What you should do: Leaving out the pictures, transcribe all of the records faithfully.
:::::
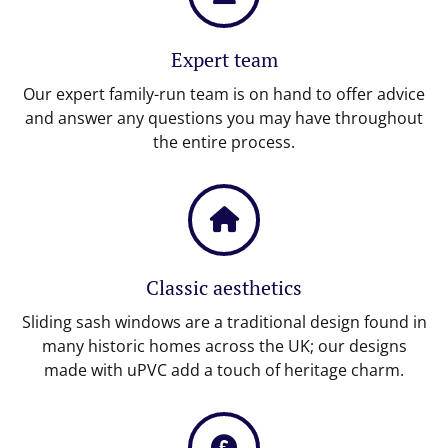
Expert team
Our expert family-run team is on hand to offer advice
and answer any questions you may have throughout
the entire process.
Classic aesthetics
Sliding sash windows are a traditional design found in
many historic homes across the UK; our designs
made with uPVC add a touch of heritage charm.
:::::
Answer box:
Expert team
Our expert family-run team is on hand to offer advice
and answer any questions you may have throughout
the entire process.
Classic aesthetics
Sliding sash windows are a traditional design found in
many historic homes across the UK; our designs
made with uPVC add a touch of heritage charm.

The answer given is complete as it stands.